The Faces of the “New Frontier” of NASA’s Commercial Space Flight Plan


NASA Administrator Charlie Bolden introduced today five commercial space companies that NASA will use to support transport of crew to and from low Earth orbit as part of the Commercial Crew Development program. The firms were selected in an open competition for $50 million in funds from the American Recovery and Reinvestment Act of 2009. During the event, Bolden countered the criticism of NASA’s new plan proposed by President Obama. “I respectfully disagree if you think we are abandoning human spaceflight. I think we’ll get there quicker. This is a fundamental re-baselining and a new ways of doing business to develop a program that is truly sustainable for the long term,” Bolden said. “This is a roadmap to even more historic achievements… We are not abandoning human space flight by any stretch of the imagination. We are on a new course, but human space flight is in our DNA.”

Several of the companies already do business with NASA, such as Boeing and United Launch Alliance – a coalition between Lockheed and Boeing.

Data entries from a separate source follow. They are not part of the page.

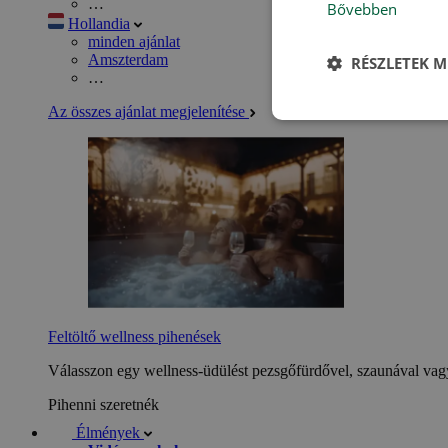
…
Bővebben
Hollandia
minden ajánlat
Amszterdam
RÉSZLETEK M
…
Az összes ajánlat megjelenítése
Feltöltő wellness pihenések
Válasszon egy wellness-üdülést pezsgőfürdővel, szaunával vagy
Pihenni szeretnék
Élmények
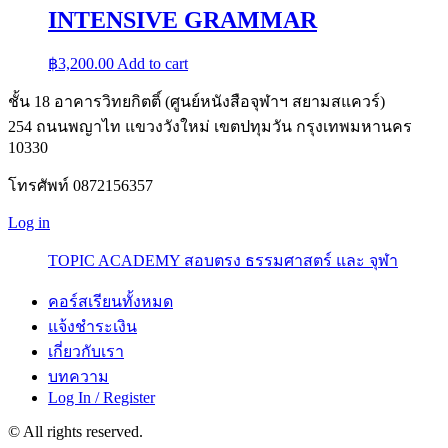
฿1,690.00.
฿1,000.00.
INTENSIVE GRAMMAR
฿
3,200.00
Add to cart
ชั้น 18 อาคารวิทยกิตติ์ (ศูนย์หนังสือจุฬาฯ สยามสแควร์)
254 ถนนพญาไท แขวงวังใหม่ เขตปทุมวัน กรุงเทพมหานคร
10330
โทรศัพท์ 0872156357
Log in
TOPIC ACADEMY สอบตรง ธรรมศาสตร์ และ จุฬา
คอร์สเรียนทั้งหมด
แจ้งชำระเงิน
เกี่ยวกับเรา
บทความ
Log In / Register
© All rights reserved.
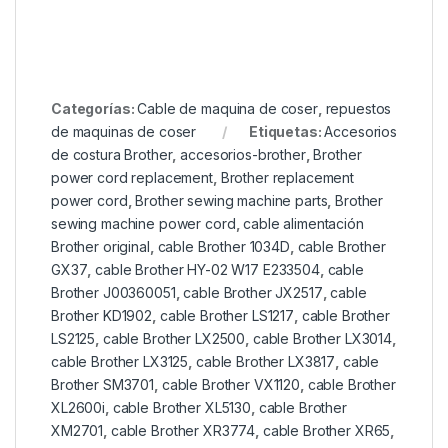
Categorías:
Cable de maquina de coser
,
repuestos
de maquinas de coser
Etiquetas:
Accesorios
de costura Brother
,
accesorios-brother
,
Brother
power cord replacement
,
Brother replacement
power cord
,
Brother sewing machine parts
,
Brother
sewing machine power cord
,
cable alimentación
Brother original
,
cable Brother 1034D
,
cable Brother
GX37
,
cable Brother HY-02 W17 E233504
,
cable
Brother J00360051
,
cable Brother JX2517
,
cable
Brother KD1902
,
cable Brother LS1217
,
cable Brother
LS2125
,
cable Brother LX2500
,
cable Brother LX3014
,
cable Brother LX3125
,
cable Brother LX3817
,
cable
Brother SM3701
,
cable Brother VX1120
,
cable Brother
XL2600i
,
cable Brother XL5130
,
cable Brother
XM2701
,
cable Brother XR3774
,
cable Brother XR65
,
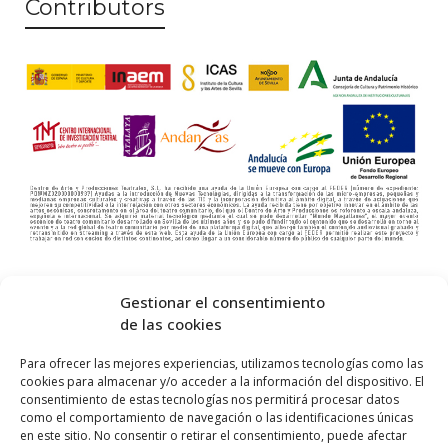
Contributors
Gestionar el consentimiento
de las cookies
Para ofrecer las mejores experiencias, utilizamos tecnologías como las
cookies para almacenar y/o acceder a la información del dispositivo. El
consentimiento de estas tecnologías nos permitirá procesar datos
como el comportamiento de navegación o las identificaciones únicas
en este sitio. No consentir o retirar el consentimiento, puede afectar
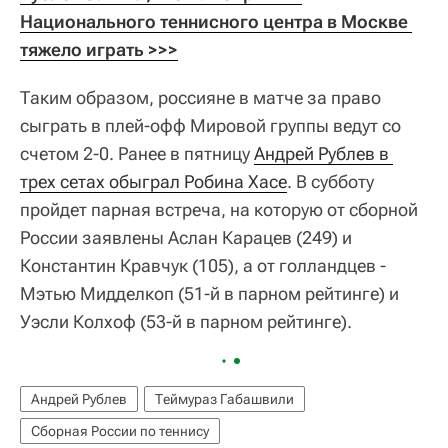
Национального теннисного центра в Москве 
тяжело играть >>>
Таким образом, россияне в матче за право
сыграть в плей-офф Мировой группы ведут со
счетом 2-0. Ранее в пятницу
Андрей Рублев в 
трех сетах обыграл Робина Хасе
. В субботу
пройдет парная встреча, на которую от сборной
России заявлены Аслан Карацев (249) и
Константин Кравчук (105), а от голландцев -
Мэтью Мидделкоп (51-й в парном рейтинге) и
Уэсли Колхоф (53-й в парном рейтинге).
Андрей Рублев
Теймураз Габашвили
Сборная России по теннису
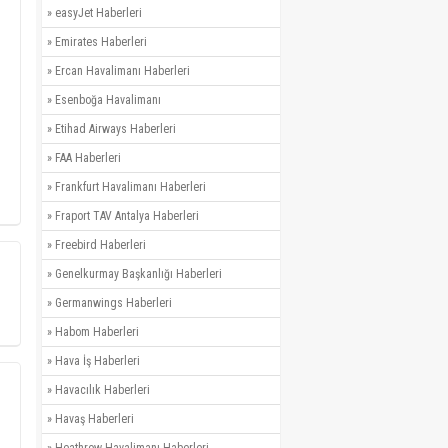
»
easyJet Haberleri
»
Emirates Haberleri
»
Ercan Havalimanı Haberleri
»
Esenboğa Havalimanı
»
Etihad Airways Haberleri
»
FAA Haberleri
»
Frankfurt Havalimanı Haberleri
»
Fraport TAV Antalya Haberleri
»
Freebird Haberleri
»
Genelkurmay Başkanlığı Haberleri
»
Germanwings Haberleri
»
Habom Haberleri
»
Hava İş Haberleri
»
Havacılık Haberleri
»
Havaş Haberleri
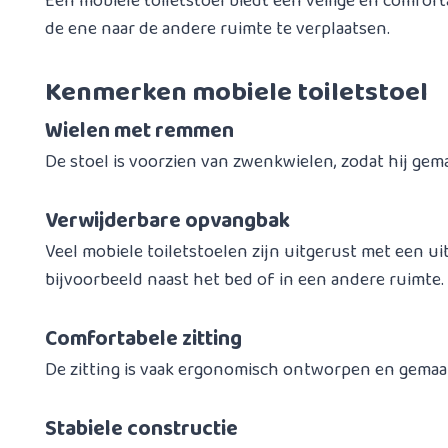
Een mobiele toiletstoel biedt een veilige en comfort
de ene naar de andere ruimte te verplaatsen.
Kenmerken mobiele toiletstoel
Wielen met remmen
De stoel is voorzien van zwenkwielen, zodat hij gema
Verwijderbare opvangbak
Veel mobiele toiletstoelen zijn uitgerust met een u
bijvoorbeeld naast het bed of in een andere ruimte.
Comfortabele zitting
De zitting is vaak ergonomisch ontworpen en gemaak
Stabiele constructie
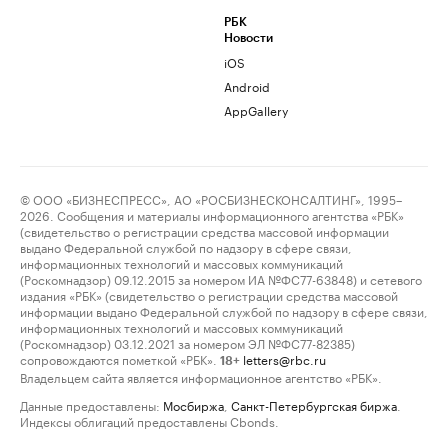
РБК
Новости
iOS
Android
AppGallery
© ООО «БИЗНЕСПРЕСС», АО «РОСБИЗНЕСКОНСАЛТИНГ», 1995–
2026. Сообщения и материалы информационного агентства «РБК»
(свидетельство о регистрации средства массовой информации
выдано Федеральной службой по надзору в сфере связи,
информационных технологий и массовых коммуникаций
(Роскомнадзор) 09.12.2015 за номером ИА №ФС77-63848) и сетевого
издания «РБК» (свидетельство о регистрации средства массовой
информации выдано Федеральной службой по надзору в сфере связи,
информационных технологий и массовых коммуникаций
(Роскомнадзор) 03.12.2021 за номером ЭЛ №ФС77-82385)
сопровождаются пометкой «РБК».
letters@rbc.ru
18+
Владельцем сайта является информационное агентство «РБК».
Данные предоставлены:
Мосбиржа
,
Санкт-Петербургская биржа
.
Индексы облигаций предоставлены Cbonds.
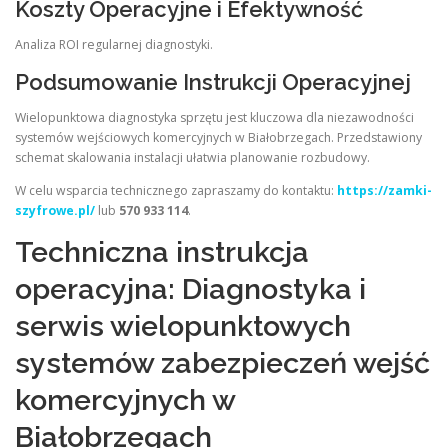
Koszty Operacyjne i Efektywność
Analiza ROI regularnej diagnostyki.
Podsumowanie Instrukcji Operacyjnej
Wielopunktowa diagnostyka sprzętu jest kluczowa dla niezawodności
systemów wejściowych komercyjnych w Białobrzegach. Przedstawiony
schemat skalowania instalacji ułatwia planowanie rozbudowy.
W celu wsparcia technicznego zapraszamy do kontaktu:
https://zamki-
szyfrowe.pl/
lub
570 933 114
.
Techniczna instrukcja
operacyjna: Diagnostyka i
serwis wielopunktowych
systemów zabezpieczeń wejść
komercyjnych w
Białobrzegach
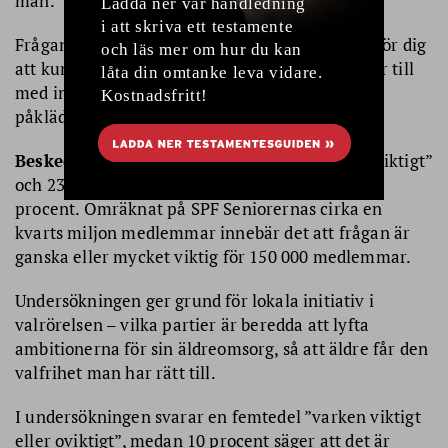
män.
Frågan formulerades så här: Hur viktigt är det för dig
att kunna välja kön på den personal som hjälper till
med intima moment, till exempel dusch eller
påklädning?
Beskedet är klart:
38 procent svarar ”mycket viktigt”
och 23 procent ”ganska viktigt”, sammanlagt 61
procent. Omräknat på SPF Seniorernas cirka en
kvarts miljon medlemmar innebär det att frågan är
ganska eller mycket viktig för 150 000 medlemmar.
Undersökningen ger grund för lokala initiativ i
valrörelsen – vilka partier är beredda att lyfta
ambitionerna för sin äldreomsorg, så att äldre får den
valfrihet man har rätt till.
I undersökningen svarar en femtedel ”varken viktigt
eller oviktigt”, medan 10 procent säger att det är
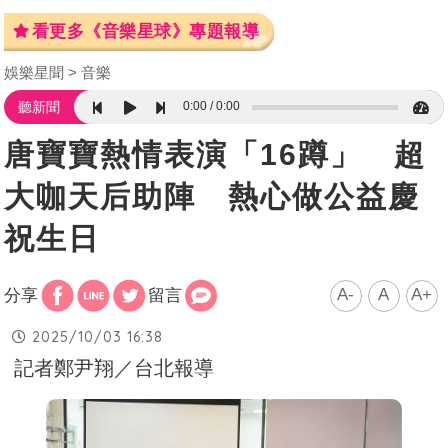
看更多《音樂星球》專題報導
娛樂星聞
音樂
0:00
0:00
聽新聞
唐寶寶熱情表演「16蹲」 超
大咖天后助陣 熱心做公益慶
祝生日
A-
A
A+
分享
留言
2025/10/03 16:38
記者鄭尹翔／台北報導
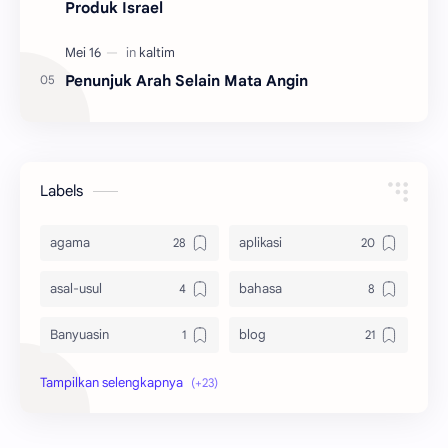
Produk Israel
Penunjuk Arah Selain Mata Angin
Labels
agama
aplikasi
asal-usul
bahasa
Banyuasin
blog
bola
ekonomi
hikmah
indonesia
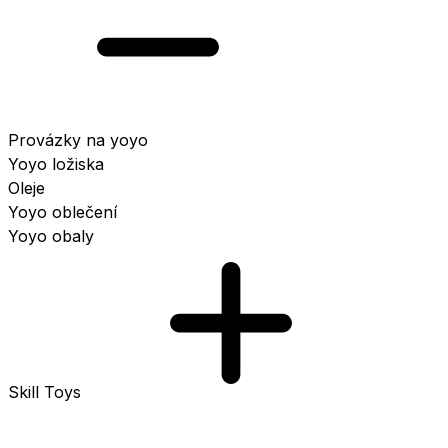
Provázky na yoyo
Yoyo ložiska
Oleje
Yoyo oblečení
Yoyo obaly
Skill Toys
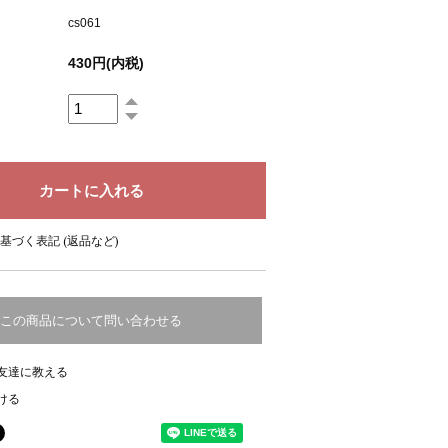
cs061
430円(内税)
基づく表記 (返品など)
この商品について問い合わせる
友達に教える
ける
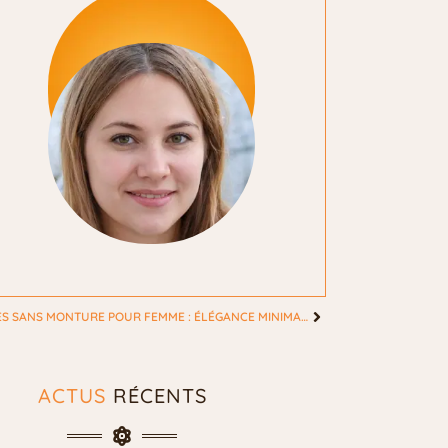
LUNETTES SANS MONTURE POUR FEMME : ÉLÉGANCE MINIMALISTE OU PIÈGE À ÉVITER ?
ACTUS
RÉCENTS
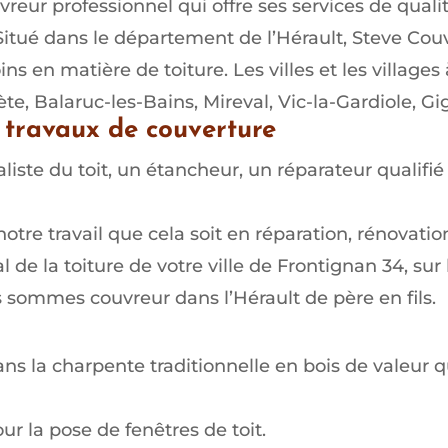
reur professionnel qui offre ses services de quali
Situé dans le département de l’Hérault, Steve Cou
ns en matière de toiture. Les villes et les villages
te, Balaruc-les-Bains, Mireval, Vic-la-Gardiole, Gi
 travaux de couverture
iste du toit, un étancheur, un réparateur qualifié
re travail que cela soit en réparation, rénovation
l de la toiture de votre ville de Frontignan 34, sur
sommes couvreur dans l’Hérault de père en fils.
 la charpente traditionnelle en bois de valeur qu
r la pose de fenêtres de toit.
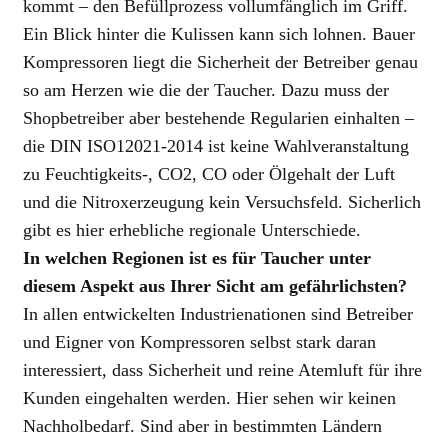
kommt – den Befüllprozess vollumfänglich im Griff.
Ein Blick hinter die Kulissen kann sich lohnen. Bauer
Kompressoren liegt die Sicherheit der Betreiber genau
so am Herzen wie die der Taucher. Dazu muss der
Shopbetreiber aber bestehende Regularien einhalten –
die DIN ISO12021-2014 ist keine Wahlveranstaltung
zu Feuchtigkeits-, CO2, CO oder Ölgehalt der Luft
und die Nitroxerzeugung kein Versuchsfeld. Sicherlich
gibt es hier erhebliche regionale Unterschiede.
In welchen Regionen ist es für Taucher unter
diesem Aspekt aus Ihrer Sicht am gefährlichsten?
In allen entwickelten Industrienationen sind Betreiber
und Eigner von Kompressoren selbst stark daran
interessiert, dass Sicherheit und reine Atemluft für ihre
Kunden eingehalten werden. Hier sehen wir keinen
Nachholbedarf. Sind aber in bestimmten Ländern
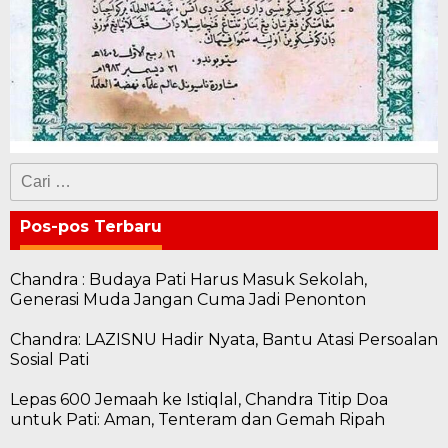
Cari
untuk:
Pos-pos Terbaru
Chandra : Budaya Pati Harus Masuk Sekolah,
Generasi Muda Jangan Cuma Jadi Penonton
Chandra: LAZISNU Hadir Nyata, Bantu Atasi Persoalan
Sosial Pati
Lepas 600 Jemaah ke Istiqlal, Chandra Titip Doa
untuk Pati: Aman, Tenteram dan Gemah Ripah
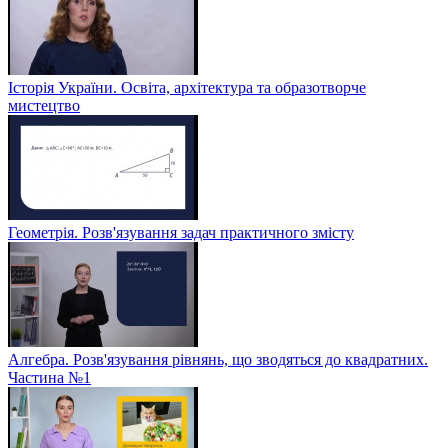
Історія України. Освіта, архітектура та образотворче
мистецтво
Геометрія. Розв'язування задач практичного змісту
Алгебра. Розв'язування рівнянь, що зводяться до квадратних.
Частина №1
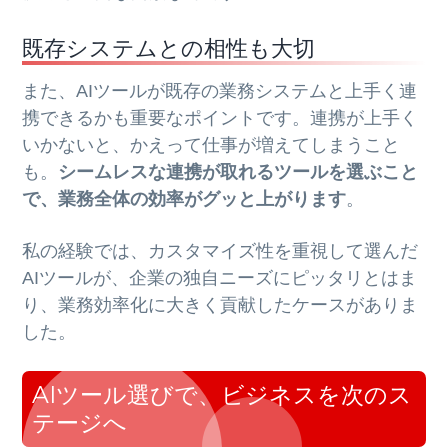
既存システムとの相性も大切
また、AIツールが既存の業務システムと上手く連
携できるかも重要なポイントです。連携が上手く
いかないと、かえって仕事が増えてしまうこと
も。
シームレスな連携が取れるツールを選ぶこと
で、業務全体の効率がグッと上がります
。
私の経験では、カスタマイズ性を重視して選んだ
AIツールが、企業の独自ニーズにピッタリとはま
り、業務効率化に大きく貢献したケースがありま
した。
AIツール選びで、ビジネスを次のス
テージへ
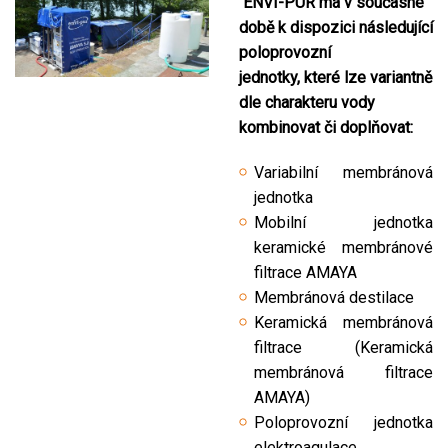
ENVI-PUR má v současné
době k dispozici následující
poloprovozní
jednotky, které lze variantně
dle charakteru vody
kombinovat či doplňovat:
Variabilní membránová
jednotka
Mobilní jednotka
keramické membránové
filtrace AMAYA
Membránová destilace
Keramická membránová
filtrace (Keramická
membránová filtrace
AMAYA)
Poloprovozní jednotka
elektroagulace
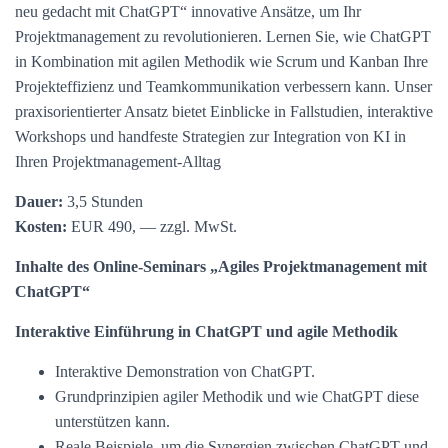
neu gedacht mit ChatGPT“ innovative Ansätze, um Ihr
Projektmanagement zu revolutionieren. Lernen Sie, wie ChatGPT
in Kombination mit agilen Methodik wie Scrum und Kanban Ihre
Projekteffizienz und Teamkommunikation verbessern kann. Unser
praxisorientierter Ansatz bietet Einblicke in Fallstudien, interaktive
Workshops und handfeste Strategien zur Integration von KI in
Ihren Projektmanagement-Alltag
Dauer:
3,5 Stunden
Kosten:
EUR 490, — zzgl. MwSt.
Inhalte des Online-Seminars „Agiles Projektmanagement mit
ChatGPT“
Interaktive Einführung in ChatGPT und agile Methodik
Interaktive Demonstration von ChatGPT.
Grundprinzipien agiler Methodik und wie ChatGPT diese
unterstützen kann.
Reale Beispiele, um die Synergien zwischen ChatGPT und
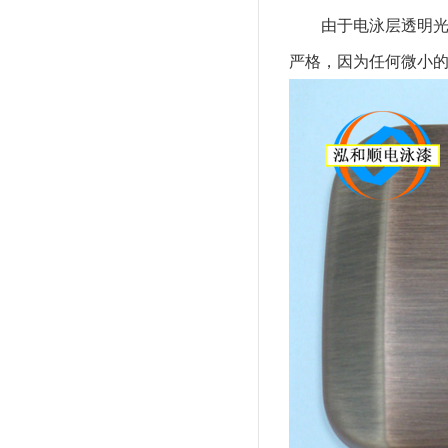
由于电泳层透明
严格，因为任何微小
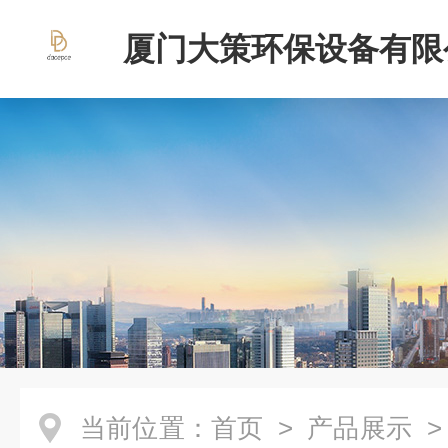
厦门大策环保设备有限
当前位置：
首页
>
产品展示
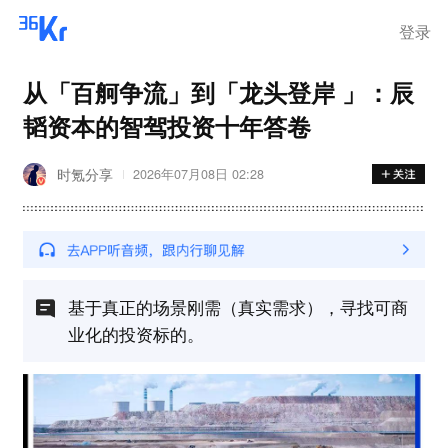
登录
从「百舸争流」到「龙头登岸 」：辰
韬资本的智驾投资十年答卷
时氪分享
2026年07月08日 02:28
基于真正的场景刚需（真实需求），寻找可商
业化的投资标的。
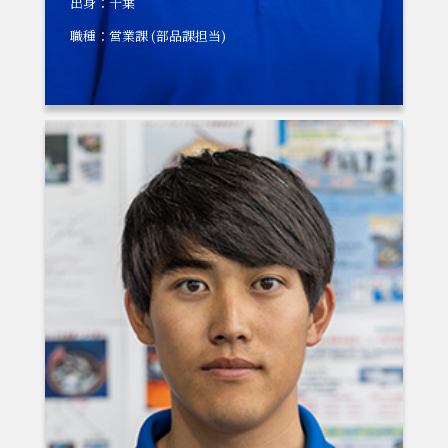
出身：千葉
職種：営業課 (部品課担当)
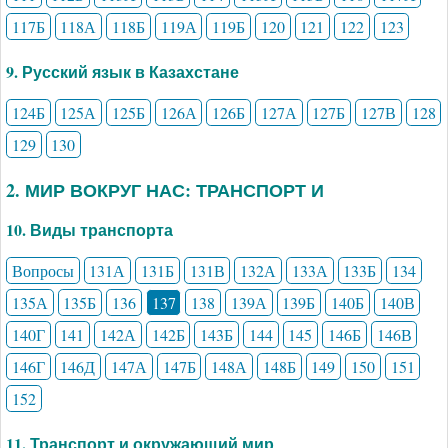
117Б
118А
118Б
119А
119Б
120
121
122
123
9. Русский язык в Казахстане
124Б
125А
125Б
126А
126Б
127А
127Б
127В
128
129
130
2. МИР ВОКРУГ НАС: ТРАНСПОРТ И
10. Виды транспорта
Вопросы
131А
131Б
131В
132А
133А
133Б
134
135А
135Б
136
137
138
139А
139Б
140Б
140В
140Г
141
142А
142Б
143Б
144
145
146Б
146В
146Г
146Д
147А
147Б
148А
148Б
149
150
151
152
11. Транспорт и окружающий мир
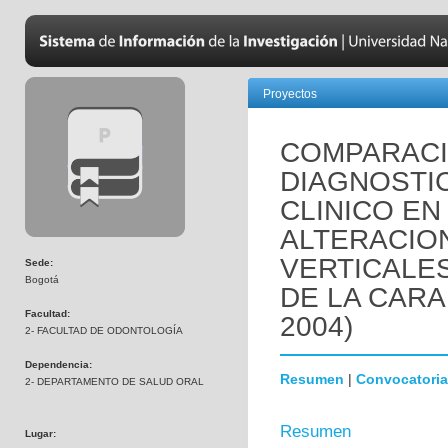
Proyectos
COMPARACI
DIAGNOSTI
CLINICO EN
ALTERACIO
VERTICALES
Sede:
Bogotá
DE LA CARA
Facultad:
2004)
2- FACULTAD DE ODONTOLOGÍA
Dependencia:
Resumen
|
Convocatoria
2- DEPARTAMENTO DE SALUD ORAL
Resumen
Lugar:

Boeing will receive $18 million to work on a seven-person capsule that may launch on a medium-class expendable launch vehicle. Bruster Shaw from Boeing said “We’ve been in this game a long time and we have a vested interest in the International Space Station. We want to see ISS live up to its potential by having a robust logistics for the delivery of cargo and crew.”

Paragon Space Development Corporation will receive $1.4 million for life support systems, primarily an “air revitalization” system. President and founder Jane Poynter said, “We have developed and tested an array of technologies to use in a whole array of settings: on the ISS, the Moon, Mars. Air revitalization is the first of its kind, and will be a turnkey system to be used on any spacecraft on an array missions. We are deeply committed to the development of space for human exploration.”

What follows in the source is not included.